In a testy statement, his office (ironically the same office which was party to the Nedlac settlement) stated: “The agreement between the minister [of basic education] and Solidarity has no influence on the president’s powers to ultimately take a decision regarding the commencement of the [BELA] Act”.

Wait a mo, though: Why did the Presidency wrongly omit that it, too, was a party to the signed agreement which the minister of basic education announced last week?

Mashatile’s gambit

Third, this interesting omission, of course, goes to the heart of the issue: it is all about succession planning and certainly not about success for affected school children.

Barely had the ink dried on the Nedlac settlement when Deputy President Paul Mashatile was roused from his usual torpor and near invisibility and demanded the immediate implementation of BELA without any changes. He also reminded the country he oversees the “clearing house” where disputes between parties to the GNU are resolved.

Mashatile, like his lieutenant, Lesufi, and the gang of predatory rent seekers, are eyeing the presidency for themselves – and what better calling card than to be a GNU anti-DA hawk to burnish your credentials?

There are, of course, two glaring problems with Mashatile’s gambit.

On the one hand, having announced his total opposition to any changes in the BELA Act, how is he to be a good faith chairperson of the body mandated to reach an accord on the dispute?

And here is the kicker on all this and the endless processes and protocols invoked or revoked according to the political needs of whichever faction in the ANC is in the ascendancy or needs appeasing.

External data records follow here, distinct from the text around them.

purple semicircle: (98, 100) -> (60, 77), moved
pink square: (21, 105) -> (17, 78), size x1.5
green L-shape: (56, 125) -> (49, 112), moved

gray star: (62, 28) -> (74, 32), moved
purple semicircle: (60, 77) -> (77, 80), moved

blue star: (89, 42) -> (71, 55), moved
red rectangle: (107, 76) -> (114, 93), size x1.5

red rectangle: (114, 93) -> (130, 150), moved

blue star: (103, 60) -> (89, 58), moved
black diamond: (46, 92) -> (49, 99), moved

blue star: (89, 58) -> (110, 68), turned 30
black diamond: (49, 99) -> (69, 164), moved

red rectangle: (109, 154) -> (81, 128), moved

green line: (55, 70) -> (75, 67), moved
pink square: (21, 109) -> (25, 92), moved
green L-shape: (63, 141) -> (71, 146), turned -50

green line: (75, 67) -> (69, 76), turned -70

It is found in the plain words of the often-forgotten statement of intent signed by all participants in the GNU. Specifically, clause 19(3). This defines what happens when the parties cannot achieve consensus on a matter. In this event, the agreement mandates consensus is achieved when “parties to the GNU representing 60% of the seats in the National Assembly agree”.

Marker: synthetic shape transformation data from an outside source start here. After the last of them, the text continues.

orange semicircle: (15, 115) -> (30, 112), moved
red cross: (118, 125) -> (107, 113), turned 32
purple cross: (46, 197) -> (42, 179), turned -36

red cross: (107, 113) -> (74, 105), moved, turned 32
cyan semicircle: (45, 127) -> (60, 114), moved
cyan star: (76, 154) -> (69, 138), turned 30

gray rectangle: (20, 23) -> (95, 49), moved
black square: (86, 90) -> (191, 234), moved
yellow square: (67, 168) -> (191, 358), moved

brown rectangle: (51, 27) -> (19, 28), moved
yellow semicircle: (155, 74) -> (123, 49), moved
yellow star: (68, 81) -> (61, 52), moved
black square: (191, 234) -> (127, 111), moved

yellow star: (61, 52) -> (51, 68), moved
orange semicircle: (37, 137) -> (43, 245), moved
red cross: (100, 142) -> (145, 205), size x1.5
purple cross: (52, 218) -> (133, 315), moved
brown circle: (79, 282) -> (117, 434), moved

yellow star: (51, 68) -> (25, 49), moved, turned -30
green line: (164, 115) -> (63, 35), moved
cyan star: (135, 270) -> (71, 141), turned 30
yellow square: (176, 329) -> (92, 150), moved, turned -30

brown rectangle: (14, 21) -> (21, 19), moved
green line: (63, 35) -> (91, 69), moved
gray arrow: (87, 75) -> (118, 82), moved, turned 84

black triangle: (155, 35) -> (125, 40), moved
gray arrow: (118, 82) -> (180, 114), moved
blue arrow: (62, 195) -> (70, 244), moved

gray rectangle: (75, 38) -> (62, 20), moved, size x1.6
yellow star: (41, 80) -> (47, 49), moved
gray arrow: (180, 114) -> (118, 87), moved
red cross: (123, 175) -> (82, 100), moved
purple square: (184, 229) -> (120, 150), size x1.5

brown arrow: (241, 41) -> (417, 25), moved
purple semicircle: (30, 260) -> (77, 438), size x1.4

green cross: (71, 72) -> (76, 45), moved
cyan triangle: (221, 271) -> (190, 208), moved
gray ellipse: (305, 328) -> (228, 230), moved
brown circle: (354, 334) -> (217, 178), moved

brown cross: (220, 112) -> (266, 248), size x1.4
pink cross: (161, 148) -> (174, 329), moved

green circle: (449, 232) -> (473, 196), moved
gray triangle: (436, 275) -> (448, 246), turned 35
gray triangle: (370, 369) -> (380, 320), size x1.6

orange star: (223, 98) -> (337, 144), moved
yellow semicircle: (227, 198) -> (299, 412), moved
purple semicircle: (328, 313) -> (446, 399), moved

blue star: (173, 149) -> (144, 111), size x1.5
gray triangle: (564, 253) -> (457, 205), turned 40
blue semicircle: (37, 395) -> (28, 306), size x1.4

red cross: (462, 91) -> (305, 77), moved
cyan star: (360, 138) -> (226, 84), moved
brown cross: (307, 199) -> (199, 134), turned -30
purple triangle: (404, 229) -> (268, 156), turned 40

You don’t need to know much about arithmetic to understand that, in basic translation, this means the ANC (40%) plus the DA (21%) resolve the impasse.

So, even if Mashatile is miffed by being legally bypassed at Nedlac (by his own office incidentally, since the Deputy Presidency is a unit of the Presidency) then his “clearing house” to achieve an outcome requires agreement between the ANC and DA. As simple and as complicated as that.

As for the potential self-immolation contained in the increasing pressure from noises such as ANC Grande Dame Nkosazana Dlamini-Zuma that “the ANC should not have formed an agreement with the DA” – just consider the options.

Eject the DA from (or allow it to leave) the GNU, and there are only two options:

Limp along as a minority government, hostage to the parliamentary manoeuvres which can sink the budget (just check out France this week for an example) or topple the president.

Or else, bring in the MK Party and/or the EFF and just watch them blow up the presidency of Ramaphosa before detonating the entire economy.

Oh yes, and this year, we are bringing the world to our doorstep to witness our stable democracy as we host the G20.

Historian Jonathan Dimbleby described the situation of the Wehrmacht on the Eastern Front in 1944 as the war turned against Germany as “a perfect storm of worsening dilemmas.”

The gathering local tempest over BELA and its resolution is something similar.